Mrs. Pilar, love is the greatest and most beautiful thing that exists, but you have to understand that Saramago was not, nor is he the center of the world. Don't think that we Canarians are ungrateful, we are immersed, all of Europe and the world, in more complex and vital issues. I am talking about basic needs such as eating, to be aware of the Saramago Cultural Complex in Tías. Which I am not saying is not important. Even so, and subtracting it from more basic items, the Canarian entities have committed an important budget item to erect a monument next to your house. Don't you think that's a sign of affection? I also remind you that the writer in 1999 was chosen "Adopted Son of Tías", when in Portugal the Oporto city council voted against the proposal to put the name of the writer José Saramago on a street in the city. And even so, you decide to bury your husband's ashes there and you want to take the writer's things to your country.

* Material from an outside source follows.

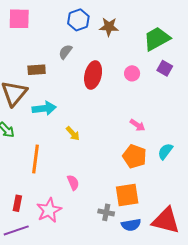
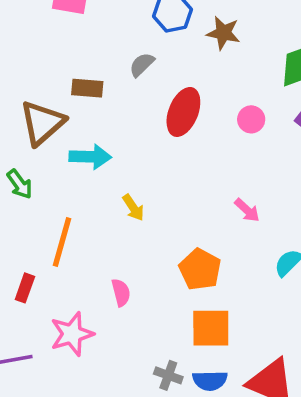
orange pentagon: (135, 156) -> (200, 269), moved
red rectangle: (17, 203) -> (25, 288), moved
gray cross: (106, 212) -> (168, 375), moved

I would also like to ask you if the Canary Islands owe so much to Saramago. No one forced him to come and reside in the archipelago. It was a consequence of the controversy raised in Portugal by his work "The Gospel according to Jesus Christ" in 1991. As far as I know, in Spain, or in the Canary Islands, he has never been vetoed or criticized for any of his books or ideas. Lanzarote gave your husband much more, where he enjoyed the hospitality of its inhabitants, climate, color, tranquility and inspiration for his works, as he acknowledged on several occasions and as compensation, as far as I know, I have not read all his books, none of them take place on the island, nor is there any reference to it. Who owes more to whom? And what I don't know is, where did your husband pay taxes and where are you currently paying taxes. That is another question.
I also don't think your husband's work is up to the standard of a Nobel Prize, but that is another debate that I may raise in another letter. I would like to remind you, since we all have a very fragile memory, that your husband has not been very well regarded in other places either. In 2002, he was named persona non grata in Israel for comparing the country's policy in the occupied territories with Nazi extermination camps and they removed all his books there. Catholics didn't have much appreciation for him either. He was expelled from several places such as the newspaper Diário de Notícias, etc.
The present is only to make you reconsider your statements and suggest that you do not criticize people who receive unemployment benefits for immobility and conformism. You have a guaranteed life and live off the rights of your husband's work. Use those resources in what you consider something so important "The House of Saramago" in Tías, but you have the foundation in Lisbon. And if you wanted the film to reach the Oscars and considered it so wonderful, because you were in it, you should have invested the money in the promotion.
How ugly belly buttons sometimes are.